This is a reproduction of a Coignard painting "Perturbation"
I wanted to share some thoughts with you this evening on investing. This is not about any particular stock but about the whole process of selecting stocks, making decisions, and reducing the tremendous stress in the process.
Needless to add, as I always like to do, I am an amateur investor, so please consult with your professional investment advisors before making any investment decisions based on information on this website!
I chose this picture tonight because I want to comment about the thinking process that goes into decisions. After many years of guessing about what stock is likely to rise and what stock may fall, and when to sell, and when to add more, I have decided that the best approach is to 'put your ear to the ground' and listen to what the market is telling you.
I have many friends who dabble in the market. They give it a great deal of thought and try to anticipate the next big move. Sometimes they are right, and I wish them well. But after years of doing the same thing, I stop "trying" to make decisions. I let the decisions come to me.
I have written before about this "Zen" approach to investing. And I believe it is a very important part of a successful investor. Avoiding the anticipation but being in touch with investment sentiment.

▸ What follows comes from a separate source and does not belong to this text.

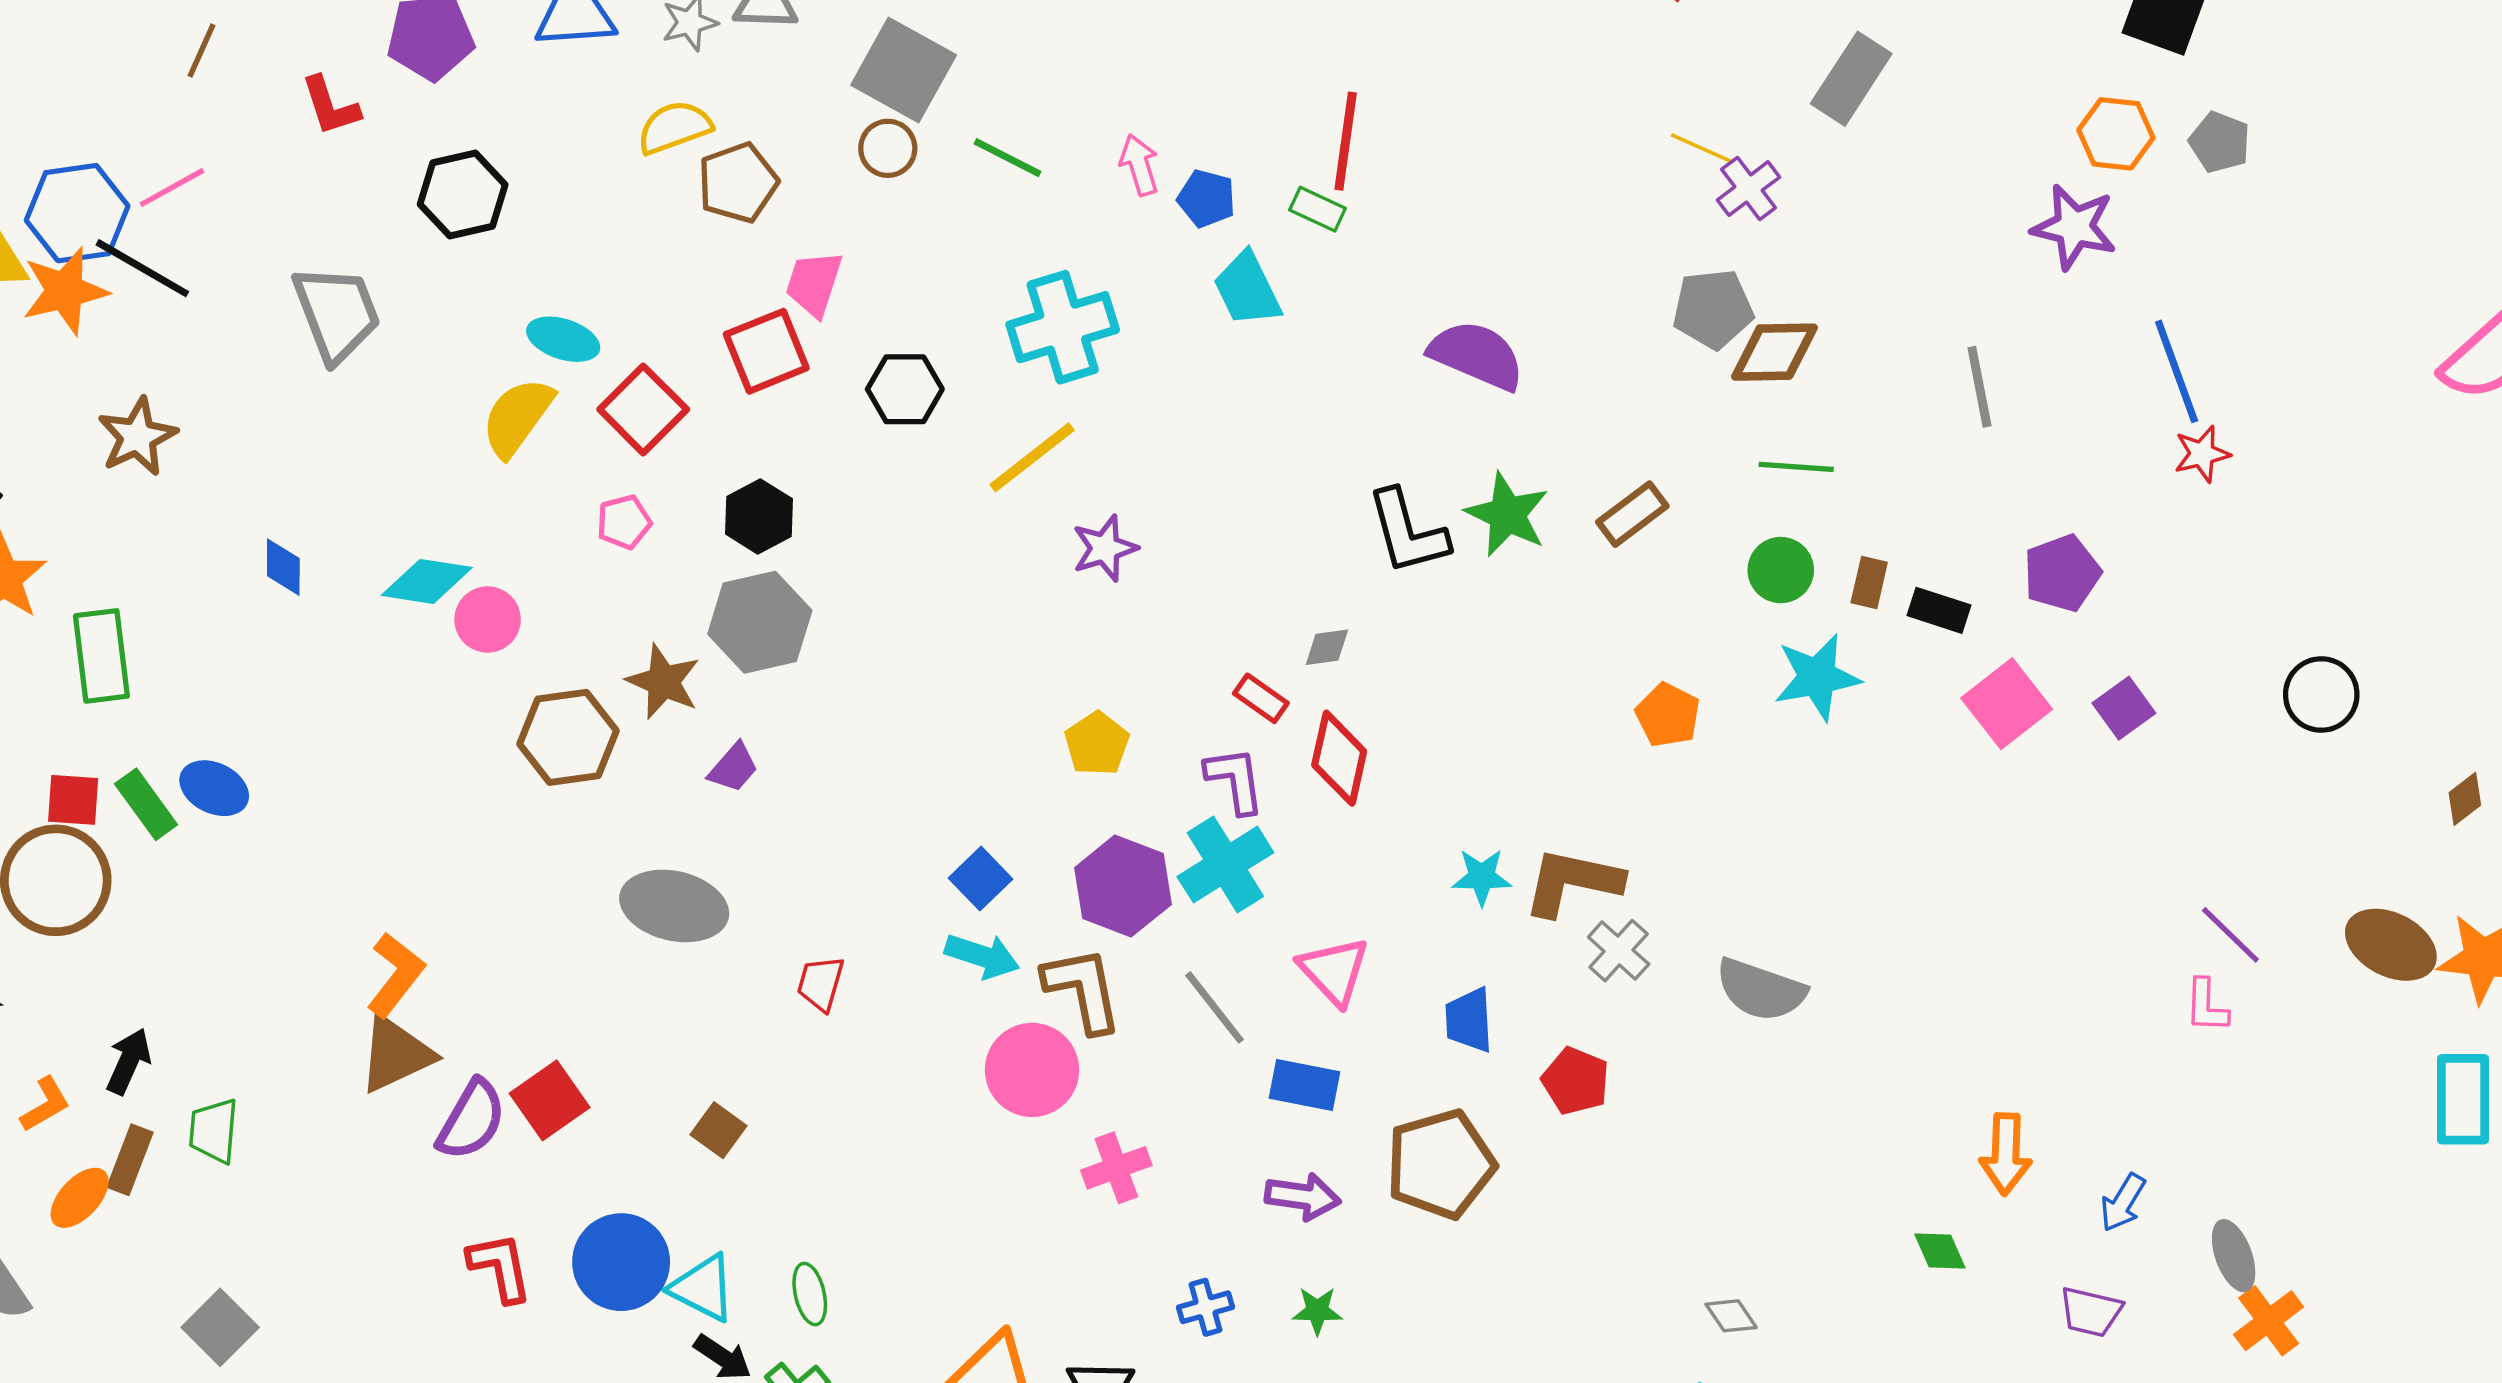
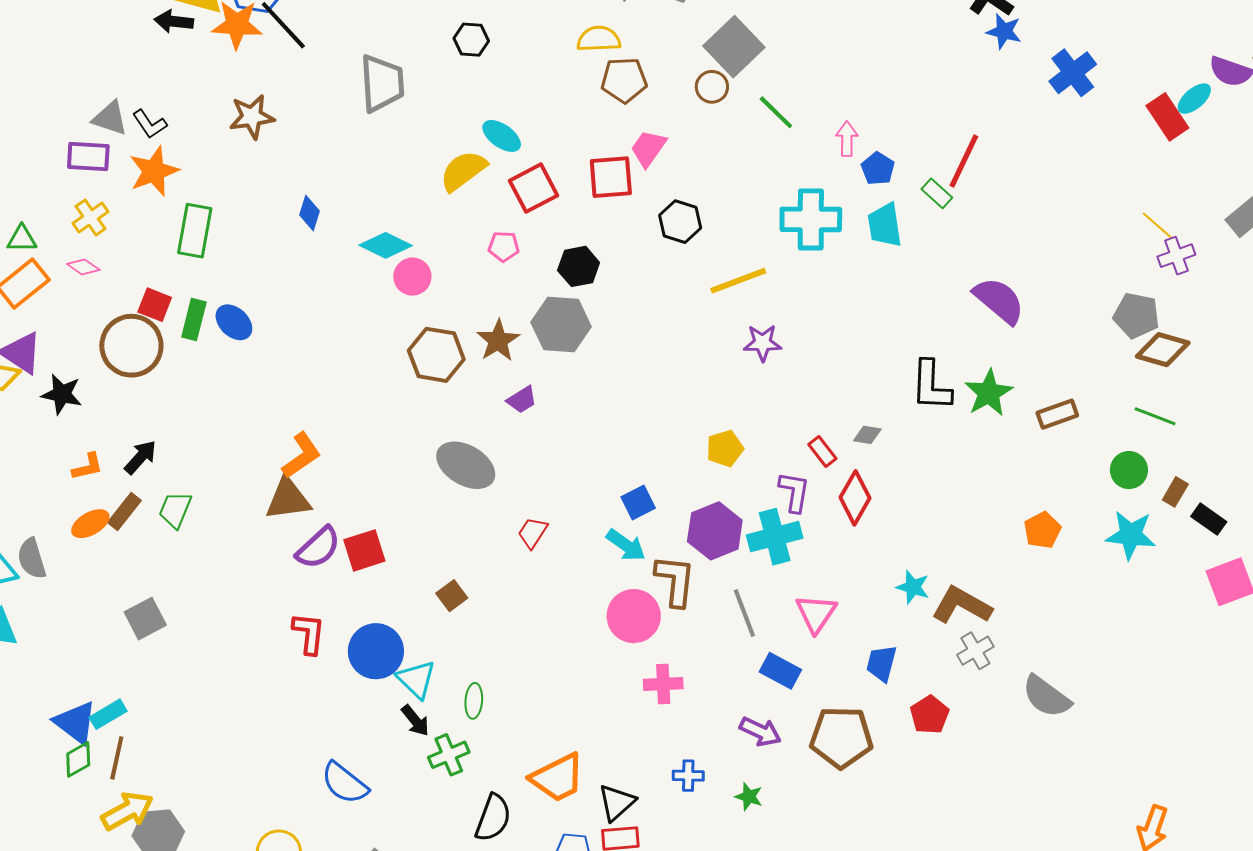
black hexagon: (463, 194) -> (471, 40), size x0.7
cyan cross: (1063, 327) -> (811, 219), moved
green rectangle: (146, 804) -> (194, 319), turned 33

Some years back I read a book by Edwin Lefevre, called Reminiscences of a Stock Operator, and I would like to share with you an excerpt on "watching the tape":
"That is how I first came to take an interest in the message of the tape. The fluctuations were from the first associated in my mind with upward or downward movements. Of course there is always a reason for fluctuations, but the tape does not concern itself with the why and wherefore. It doesn't go into explanations. I didn't ask the tape why when I was fourteen, and I don't ask it to-day, at forty. The reason for what a certain stock does to-day may not be known for two or three days, or weeks, or months. But what the dickens does that matter? Your business with the tape is now--not to-morrow. The reason can wait. But you must act instantly or be left."What this book tells us is that studying the market entails observation. It doesn't make you less smart that I am not asking you to anticipate. I think it is enough that we learn to observe. To "read the tape" so to speak.
It is that reason why I start with the % gainers looking for the stocks on the move. I don't always know why they are moving, but I start there and try to sort through them to find the ones that have fundamentals that might warrant continued strength.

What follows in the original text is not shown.